The answer must be every line of the records below that holds the word "people".

Records for processing Block Start

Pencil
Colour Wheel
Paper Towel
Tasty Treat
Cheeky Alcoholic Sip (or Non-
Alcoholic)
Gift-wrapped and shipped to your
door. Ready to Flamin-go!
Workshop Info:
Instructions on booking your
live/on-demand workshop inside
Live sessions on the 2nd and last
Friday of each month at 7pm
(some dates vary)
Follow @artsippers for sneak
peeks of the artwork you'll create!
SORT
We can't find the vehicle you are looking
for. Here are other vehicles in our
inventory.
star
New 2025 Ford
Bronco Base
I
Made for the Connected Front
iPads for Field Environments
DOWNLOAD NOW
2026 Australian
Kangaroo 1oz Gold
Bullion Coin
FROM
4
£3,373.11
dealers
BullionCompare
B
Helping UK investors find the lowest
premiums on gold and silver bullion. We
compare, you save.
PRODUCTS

Records for processing Block End
Records for processing Block Start

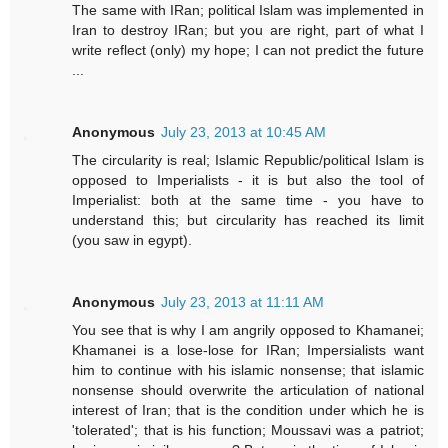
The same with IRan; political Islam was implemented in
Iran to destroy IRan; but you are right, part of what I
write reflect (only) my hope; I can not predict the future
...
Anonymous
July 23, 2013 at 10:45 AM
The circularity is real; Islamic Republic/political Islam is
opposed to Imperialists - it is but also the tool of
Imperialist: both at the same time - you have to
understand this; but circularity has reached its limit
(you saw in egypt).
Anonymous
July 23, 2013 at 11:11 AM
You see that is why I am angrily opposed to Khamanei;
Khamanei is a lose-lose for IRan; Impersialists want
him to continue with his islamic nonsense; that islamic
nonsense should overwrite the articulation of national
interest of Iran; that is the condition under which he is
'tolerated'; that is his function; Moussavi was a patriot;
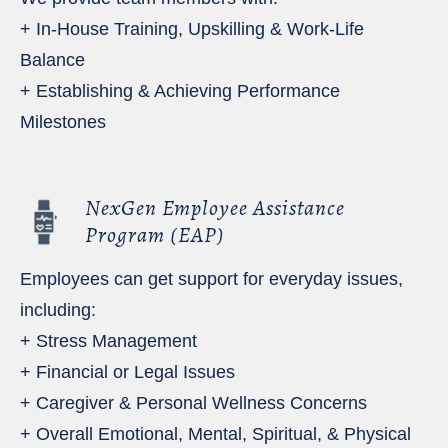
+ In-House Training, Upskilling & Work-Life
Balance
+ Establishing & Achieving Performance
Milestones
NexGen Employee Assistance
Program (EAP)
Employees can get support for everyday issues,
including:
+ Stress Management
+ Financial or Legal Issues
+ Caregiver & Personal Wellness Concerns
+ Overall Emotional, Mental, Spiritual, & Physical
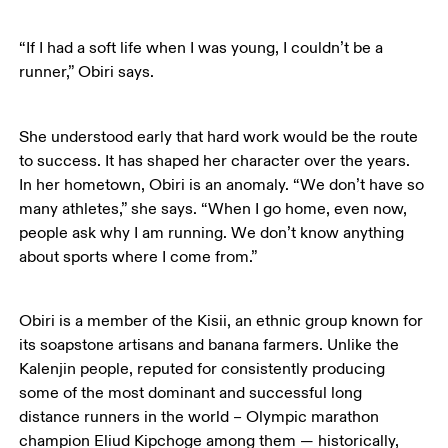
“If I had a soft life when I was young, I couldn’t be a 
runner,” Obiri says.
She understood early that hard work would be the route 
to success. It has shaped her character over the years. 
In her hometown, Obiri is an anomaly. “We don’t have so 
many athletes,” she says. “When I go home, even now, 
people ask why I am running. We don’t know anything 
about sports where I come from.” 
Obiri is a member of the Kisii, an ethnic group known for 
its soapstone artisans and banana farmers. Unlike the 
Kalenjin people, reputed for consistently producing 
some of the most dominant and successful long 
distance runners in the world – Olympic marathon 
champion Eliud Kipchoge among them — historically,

Records for processing Block End
Records for processing Block Start

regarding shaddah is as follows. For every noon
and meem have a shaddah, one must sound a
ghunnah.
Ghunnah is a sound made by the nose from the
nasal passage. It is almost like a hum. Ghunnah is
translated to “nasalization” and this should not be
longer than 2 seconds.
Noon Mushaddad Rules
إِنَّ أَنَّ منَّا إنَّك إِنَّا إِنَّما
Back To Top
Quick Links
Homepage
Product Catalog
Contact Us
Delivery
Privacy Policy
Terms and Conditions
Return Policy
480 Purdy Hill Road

Records for processing Block End

> _Written reply_:
people ask why I am running. We don’t know anything 
Kalenjin people, reputed for consistently producing 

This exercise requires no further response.